Я в эти дни был в Сочи, в отпуске. Вернувшись, позвонил домой Ибрагимбекову, чтобы узнать, что нового в больнице. К телефону подошла его жена и в ответ на мое приветствие после некоторой паузы сказала: «Карен Нерсесович, Фуада Ахмедовича нет, а вы лучше сюда больше не звоните». Наутро, придя в больницу, я не только узнал о разыгравшихся событиях, но и сразу почувствовал, как изменилась обстановка: люди затаились, притихли, замкнулись, часть врачей стала избегать профессора. Как мне рассказали, Озерецковский сразу же после ареста Ибрагимбекова принялся бесцеремонно хозяйничать в больнице, пространно рассуждая о «пороках», которые здесь насаждал бывший главврач, угрожать, ссылаясь на его судьбу, другим, кто «из этого не сделал выводов».
В этом почти сразу убедился и я. На второй день был вызван к профессору. После долгих сентенций, нафаршированных политической демагогией и любезностями, он заявил, что мой долг – бороться с «ибрагимбековским охвостьем» (лексика 1937 г.) в больнице. Я пытался отговориться ссылками на то, что ему это кажется и что нерабочих отношений ни у кого с бывшим главврачом не было. Но Озерецковский настаивал, а затем, положив руку на телефон, сказал, что так же, как он, думают в республиканской прокуратуре и не нужно заставлять его обращаться туда вновь (!). Наш разговор, тяжелый и тревожный для меня, ни к чему не привел. Правда, признаюсь, известная моя неуступчивость была связана и с тем, что заместитель прокурора республики Сильверстов являлся добрым знакомым моего отца и это, казалось, обеспечивало определенную страховку.

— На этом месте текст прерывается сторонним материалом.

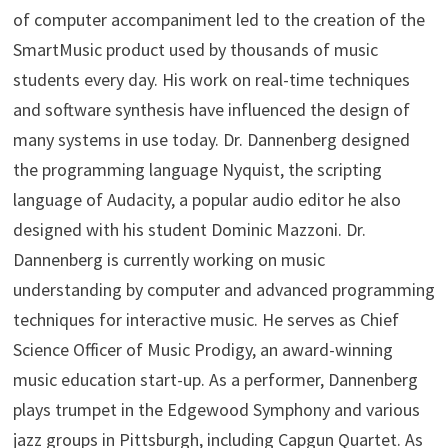
of computer accompaniment led to the creation of the
SmartMusic product used by thousands of music
students every day. His work on real-time techniques
and software synthesis have influenced the design of
many systems in use today. Dr. Dannenberg designed
the programming language Nyquist, the scripting
language of Audacity, a popular audio editor he also
designed with his student Dominic Mazzoni. Dr.
Dannenberg is currently working on music
understanding by computer and advanced programming
techniques for interactive music. He serves as Chief
Science Officer of Music Prodigy, an award-winning
music education start-up. As a performer, Dannenberg
plays trumpet in the Edgewood Symphony and various
jazz groups in Pittsburgh, including Capgun Quartet. As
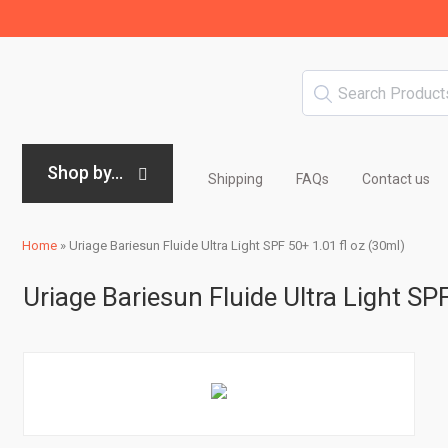
Shop by...
Shipping
FAQs
Contact us
Home
»
Uriage Bariesun Fluide Ultra Light SPF 50+ 1.01 fl oz (30ml)
Uriage Bariesun Fluide Ultra Light SP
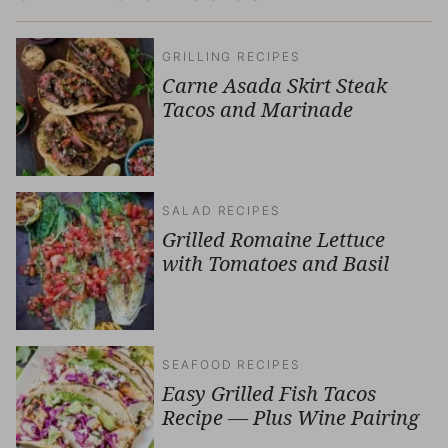
GRILLING RECIPES
Carne Asada Skirt Steak
Tacos and Marinade
SALAD RECIPES
Grilled Romaine Lettuce
with Tomatoes and Basil
SEAFOOD RECIPES
Easy Grilled Fish Tacos
Recipe — Plus Wine Pairing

Однако происшедшее, а также и объединенный прессинг Озерецковского и Абаскулиева не могли не сказаться – и пагубно – на жизни больницы. Наступили дни, окрашенные тревогой и беспокойством.
Пришел новый главврач, разумеется азербайджанец. Невыразительная и незапомнившаяся личность, малоквалифицированный человек, больше заинтересованный в хозяйственных делах, он не стал и не мог стать достойной заменой своему предшественнику. Вскоре нас покинула Лидия Николаевна – перебралась в Ленинград. Ей было невыносимо оставаться рядом с профессором, ощущать и терпеть повседневное его «руководство». Лидия Николаевна раздражала его всем – и своим профессионализмом, и своей смелостью (а он был, как мы не раз убеждались при общении с больными, и трусоват), и своей откровенностью. Конечно, со временем напряжение стало спадать, но общее положение в больнице, нравственная обстановка, наконец, вся атмосфера, уровень лечения и обслуживания больных непоправимо, хотя и медленно, ухудшались.

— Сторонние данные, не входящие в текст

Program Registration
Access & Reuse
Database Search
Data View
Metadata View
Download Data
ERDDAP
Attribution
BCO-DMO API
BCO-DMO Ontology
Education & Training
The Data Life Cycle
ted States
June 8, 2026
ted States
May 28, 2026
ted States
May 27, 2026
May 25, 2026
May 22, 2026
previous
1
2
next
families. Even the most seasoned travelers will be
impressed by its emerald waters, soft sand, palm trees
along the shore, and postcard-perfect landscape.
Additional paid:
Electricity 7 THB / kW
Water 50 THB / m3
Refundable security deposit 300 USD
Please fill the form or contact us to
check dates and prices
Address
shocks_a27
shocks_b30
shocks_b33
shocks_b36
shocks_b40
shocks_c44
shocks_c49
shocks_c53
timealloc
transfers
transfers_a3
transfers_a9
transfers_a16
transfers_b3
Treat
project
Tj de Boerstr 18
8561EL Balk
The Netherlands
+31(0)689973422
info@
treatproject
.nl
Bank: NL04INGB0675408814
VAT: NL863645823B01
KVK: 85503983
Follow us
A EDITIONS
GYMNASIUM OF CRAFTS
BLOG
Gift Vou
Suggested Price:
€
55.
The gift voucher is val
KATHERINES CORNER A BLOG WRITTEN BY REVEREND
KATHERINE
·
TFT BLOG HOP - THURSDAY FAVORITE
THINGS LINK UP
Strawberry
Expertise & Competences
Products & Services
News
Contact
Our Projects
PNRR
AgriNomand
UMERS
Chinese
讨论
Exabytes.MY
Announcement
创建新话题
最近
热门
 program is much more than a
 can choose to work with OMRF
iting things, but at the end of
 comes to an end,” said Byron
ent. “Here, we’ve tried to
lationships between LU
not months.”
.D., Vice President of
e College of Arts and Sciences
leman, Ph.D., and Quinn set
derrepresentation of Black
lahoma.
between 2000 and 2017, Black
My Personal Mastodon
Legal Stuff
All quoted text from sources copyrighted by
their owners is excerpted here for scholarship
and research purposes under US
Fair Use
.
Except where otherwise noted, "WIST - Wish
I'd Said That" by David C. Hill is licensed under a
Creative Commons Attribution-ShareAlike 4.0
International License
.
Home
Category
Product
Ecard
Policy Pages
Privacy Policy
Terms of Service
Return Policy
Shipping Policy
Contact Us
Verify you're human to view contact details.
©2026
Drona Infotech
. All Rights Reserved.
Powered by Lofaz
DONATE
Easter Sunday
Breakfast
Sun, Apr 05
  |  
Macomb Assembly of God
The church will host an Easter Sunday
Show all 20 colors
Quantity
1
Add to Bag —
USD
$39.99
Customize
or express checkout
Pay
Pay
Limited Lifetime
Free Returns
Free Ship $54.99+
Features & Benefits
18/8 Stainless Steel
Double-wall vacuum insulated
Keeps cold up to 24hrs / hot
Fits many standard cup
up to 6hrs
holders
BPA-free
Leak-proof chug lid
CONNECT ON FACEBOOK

История с Ибрагимбековым отнюдь не была исключительной. При всех своих частных обстоятельствах, вызванных особенностями тех или иных личностей, интригами и низостью среды, при очевидной республиканской специфике она прежде всего отражала общую обстановку в Союзе, служила одним из бесчисленных ее симптомов.
В стране нагнеталось идеологическое и политическое напряжение. То было время вновь развернутой кампании идеологической «ассенизации» и «охоты на ведьм» – травли «космополитов», изничтожения морганизма?вейсманизма, пропагандистского превращения России в «родину слонов» и т. д. и т. н. Тот же Озерецковский на лекциях громил «реакционную» теорию наследственности и возвеличивал до карикатурных высот великое павловское учение о рефлексах.

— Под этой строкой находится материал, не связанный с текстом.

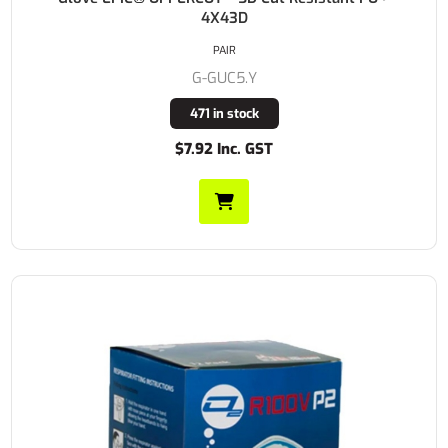
4X43D
PAIR
G-GUC5.Y
471 in stock
$7.92 Inc. GST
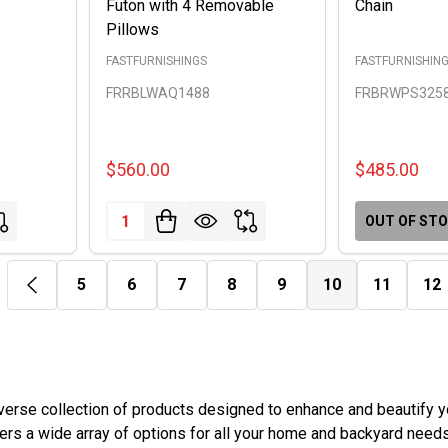
Futon with 4 Removable
Chain
Pillows
FASTFURNISHINGS
FASTFURNISHIN
FRRBLWAQ1488
FRBRWPS325
$560.00
$485.00
Quantity:
OUT OF ST
5
6
7
8
9
10
11
12
rse collection of products designed to enhance and beautify yo
ffers a wide array of options for all your home and backyard needs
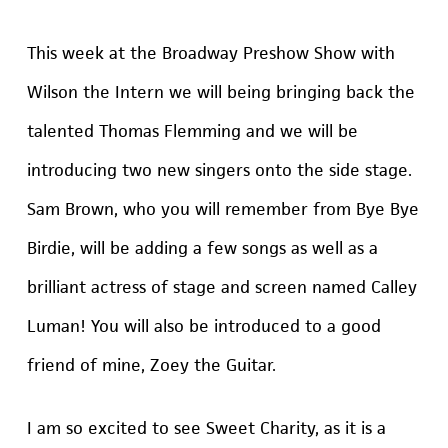
This week at the Broadway Preshow Show with
Wilson the Intern we will being bringing back the
talented Thomas Flemming and we will be
introducing two new singers onto the side stage.
Sam Brown, who you will remember from Bye Bye
Birdie, will be adding a few songs as well as a
brilliant actress of stage and screen named Calley
Luman! You will also be introduced to a good
friend of mine, Zoey the Guitar.
I am so excited to see Sweet Charity, as it is a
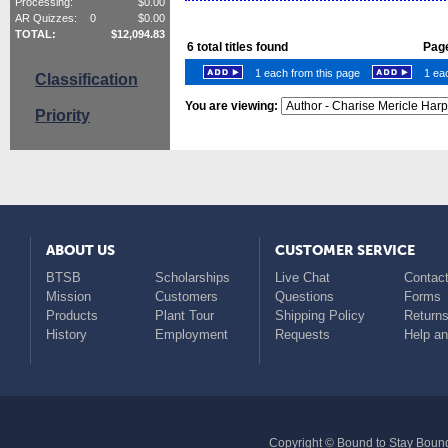
Processing:
$
0.00
AR Quizzes:
0
$
0.00
TOTAL:
$
12,094.83
6
total titles found
Page
1 each from this page
1 eac
Classification
You are viewing:
Priority
ABOUT US
CUSTOMER SERVICE
BTSB
Scholarships
Live Chat
Contact
Mission
Customers
Questions
Forms
Products
Plant Tour
Shipping Policy
Return
History
Employment
Requests
Help a
Copyright © Bound to Stay Bound 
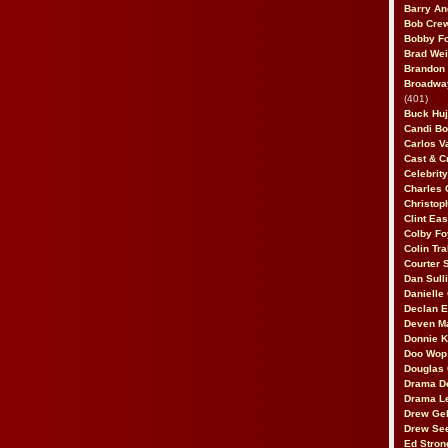
Barry An
Bob Cre
Bobby F
Brad Wei
Brandon
Broadway
(401)
Buck Huj
Candi B
Carlos V
Cast & C
Celebrit
Charles 
Christop
Clint Ea
Colby Fo
Colin Tr
Courter
Dan Sull
Danielle
Declan 
Deven M
Donnie K
Doo Wop 
Douglas 
Drama D
Drama L
Drew Geh
Drew Se
Ed Stron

Докатилась до Азербайджана и волна массовых выселений. Сегодня широко известно то, что произошло в годы войны с крымскими татарами, чеченцами, ингушами, балкарцами и т. д. Но мало кто знает, что выселяли и других: в Баку, например, в послевоенные годы – немногих оставшихся лиц иранского происхождения, черкесов, греков и т. д. Во внимание не принимались ни общественное положение, ни политический статус высылаемых. В их число попал, например, многолетний директор Бакхлебторга – грек, член партии с дооктябрьским стажем. И что особенно неприятно вспоминать, так это отсутствие реакции у населения: будто происходившее было в порядке вещей, впрочем, как и в дни геноцида в Чечне. Более того, любили и посмаковать анекдоты на эту тему. Вот один из них. Секретарь обкома партии собирает на митинг выселяемую нацию и агитирует, разъясняя решение о выселении: «Партия и правительство оказали нам огромное доверие, но мы его не оправдали. Поэтому нужно сделать это и оправдать доверие на новом месте… Не волнуйтесь, я еду с вами, меня тоже выселяют».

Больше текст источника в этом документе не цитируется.